- Location: Al-Tanf base, Rif Dimashq Governorate, Syria 33°30′21″N 38°37′04″E﻿ / ﻿33.50583°N 38.61778°E
- Target: Combined Joint Task Force – Operation Inherent Resolve Maghaweir al-Thowra
- Date: 20 October 2021 (UTC+2 (EET))
- Executed by: Army of the Guardians of the Islamic Revolution (alleged)

= 2021 Al-Tanf drone attack =

Attack on a US army base in Syria

On 20 October 2021, multiple projectiles struck the Al-Tanf base in Syrian opposition controlled territory, where members of the U.S. military-led CJTF-OIR were training a Free Syrian Army unit known as Maghaweir al-Thowra. Although no injuries were sustained, the attack was unusually heavy—seemingly a mix of drone and rocket systems, with as many as five munitions used.
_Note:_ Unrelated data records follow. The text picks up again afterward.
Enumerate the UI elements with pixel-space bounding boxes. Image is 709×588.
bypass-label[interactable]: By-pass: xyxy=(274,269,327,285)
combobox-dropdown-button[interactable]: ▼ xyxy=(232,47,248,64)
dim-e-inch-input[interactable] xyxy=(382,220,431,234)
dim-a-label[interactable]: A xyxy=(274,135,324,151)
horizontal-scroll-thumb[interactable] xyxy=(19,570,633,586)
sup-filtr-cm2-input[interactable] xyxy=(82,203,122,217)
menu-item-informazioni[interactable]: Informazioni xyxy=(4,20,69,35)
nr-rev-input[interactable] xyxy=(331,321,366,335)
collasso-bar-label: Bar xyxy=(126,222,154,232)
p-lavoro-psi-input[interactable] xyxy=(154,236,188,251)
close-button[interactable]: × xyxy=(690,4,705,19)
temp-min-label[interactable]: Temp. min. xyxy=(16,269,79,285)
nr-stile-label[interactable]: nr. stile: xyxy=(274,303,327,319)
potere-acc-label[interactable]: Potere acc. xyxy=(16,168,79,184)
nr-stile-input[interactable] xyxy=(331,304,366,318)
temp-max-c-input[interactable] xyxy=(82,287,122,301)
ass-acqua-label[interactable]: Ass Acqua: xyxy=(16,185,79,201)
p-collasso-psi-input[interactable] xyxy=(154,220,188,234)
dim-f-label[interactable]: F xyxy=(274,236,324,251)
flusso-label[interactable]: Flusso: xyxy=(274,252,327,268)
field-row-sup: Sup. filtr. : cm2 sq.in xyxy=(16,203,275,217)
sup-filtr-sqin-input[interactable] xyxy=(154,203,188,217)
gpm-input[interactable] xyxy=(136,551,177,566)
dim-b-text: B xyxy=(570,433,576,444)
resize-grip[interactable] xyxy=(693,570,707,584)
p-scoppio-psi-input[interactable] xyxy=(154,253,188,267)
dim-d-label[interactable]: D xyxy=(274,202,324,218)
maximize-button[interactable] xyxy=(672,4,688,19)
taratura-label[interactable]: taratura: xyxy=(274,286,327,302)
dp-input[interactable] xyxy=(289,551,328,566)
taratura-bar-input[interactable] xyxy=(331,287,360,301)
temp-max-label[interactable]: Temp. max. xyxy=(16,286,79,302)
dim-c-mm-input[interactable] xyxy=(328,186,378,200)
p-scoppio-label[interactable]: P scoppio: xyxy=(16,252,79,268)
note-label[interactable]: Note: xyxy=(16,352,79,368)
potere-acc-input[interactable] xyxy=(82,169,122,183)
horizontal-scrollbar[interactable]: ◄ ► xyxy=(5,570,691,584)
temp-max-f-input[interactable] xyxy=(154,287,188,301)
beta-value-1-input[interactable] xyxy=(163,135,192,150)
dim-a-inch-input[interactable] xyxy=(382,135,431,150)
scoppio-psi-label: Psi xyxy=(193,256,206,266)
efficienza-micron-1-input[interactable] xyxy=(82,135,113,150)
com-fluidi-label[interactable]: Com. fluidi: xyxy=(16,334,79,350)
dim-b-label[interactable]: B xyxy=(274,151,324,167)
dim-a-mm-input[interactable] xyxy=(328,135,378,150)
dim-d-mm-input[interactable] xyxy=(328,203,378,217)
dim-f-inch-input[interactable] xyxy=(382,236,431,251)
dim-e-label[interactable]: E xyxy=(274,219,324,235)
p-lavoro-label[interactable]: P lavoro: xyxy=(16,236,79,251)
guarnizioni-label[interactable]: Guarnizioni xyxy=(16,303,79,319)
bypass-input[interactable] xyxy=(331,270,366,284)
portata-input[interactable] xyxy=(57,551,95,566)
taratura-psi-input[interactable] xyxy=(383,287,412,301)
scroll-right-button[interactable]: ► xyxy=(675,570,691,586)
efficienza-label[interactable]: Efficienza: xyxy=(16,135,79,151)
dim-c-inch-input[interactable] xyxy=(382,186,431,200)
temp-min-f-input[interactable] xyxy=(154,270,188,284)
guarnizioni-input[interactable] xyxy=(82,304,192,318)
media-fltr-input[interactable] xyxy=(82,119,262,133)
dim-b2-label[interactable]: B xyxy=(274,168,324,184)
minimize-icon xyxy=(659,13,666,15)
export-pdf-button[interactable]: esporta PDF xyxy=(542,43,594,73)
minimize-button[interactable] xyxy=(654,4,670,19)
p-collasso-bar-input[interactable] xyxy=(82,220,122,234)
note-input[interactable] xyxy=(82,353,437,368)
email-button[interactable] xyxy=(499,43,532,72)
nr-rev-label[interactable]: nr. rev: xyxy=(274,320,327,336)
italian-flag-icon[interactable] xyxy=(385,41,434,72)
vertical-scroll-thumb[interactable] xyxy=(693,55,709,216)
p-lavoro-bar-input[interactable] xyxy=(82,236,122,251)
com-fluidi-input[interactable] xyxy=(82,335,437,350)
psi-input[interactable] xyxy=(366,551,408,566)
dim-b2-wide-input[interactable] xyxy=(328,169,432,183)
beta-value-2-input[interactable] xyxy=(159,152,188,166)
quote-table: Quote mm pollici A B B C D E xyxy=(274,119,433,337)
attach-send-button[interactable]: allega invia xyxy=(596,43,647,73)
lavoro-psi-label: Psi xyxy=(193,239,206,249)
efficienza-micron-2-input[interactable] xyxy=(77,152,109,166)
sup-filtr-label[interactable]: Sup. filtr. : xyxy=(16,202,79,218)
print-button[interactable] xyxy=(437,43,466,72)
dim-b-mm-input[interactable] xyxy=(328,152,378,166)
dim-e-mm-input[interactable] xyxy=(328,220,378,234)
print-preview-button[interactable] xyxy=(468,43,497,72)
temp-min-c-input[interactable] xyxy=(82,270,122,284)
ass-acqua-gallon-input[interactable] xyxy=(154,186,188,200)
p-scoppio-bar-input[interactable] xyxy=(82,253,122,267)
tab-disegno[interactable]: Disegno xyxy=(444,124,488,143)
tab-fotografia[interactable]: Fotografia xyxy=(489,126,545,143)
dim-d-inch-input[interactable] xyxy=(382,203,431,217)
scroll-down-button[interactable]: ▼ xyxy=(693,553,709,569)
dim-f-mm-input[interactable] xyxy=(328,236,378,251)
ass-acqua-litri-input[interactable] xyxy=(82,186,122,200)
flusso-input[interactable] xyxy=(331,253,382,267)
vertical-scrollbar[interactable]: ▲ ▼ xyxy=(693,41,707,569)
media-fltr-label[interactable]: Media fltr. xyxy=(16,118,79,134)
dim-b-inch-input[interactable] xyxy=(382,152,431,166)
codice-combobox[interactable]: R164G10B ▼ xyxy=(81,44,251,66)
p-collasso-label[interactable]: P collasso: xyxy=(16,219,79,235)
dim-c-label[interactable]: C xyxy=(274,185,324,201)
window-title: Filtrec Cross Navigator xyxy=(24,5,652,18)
Both the FSA areas and CJTF-OIR areas of the base were attacked. The coalition confirmed that the attack involved “a UAS [i.e., drone] attack coupled with IDF," referring to "Indirect Fire using Rockets."

The attack on this US garrison may have been in response to Israeli activities, according to The New York Times. Pentagon officials said Iran was behind the attacks.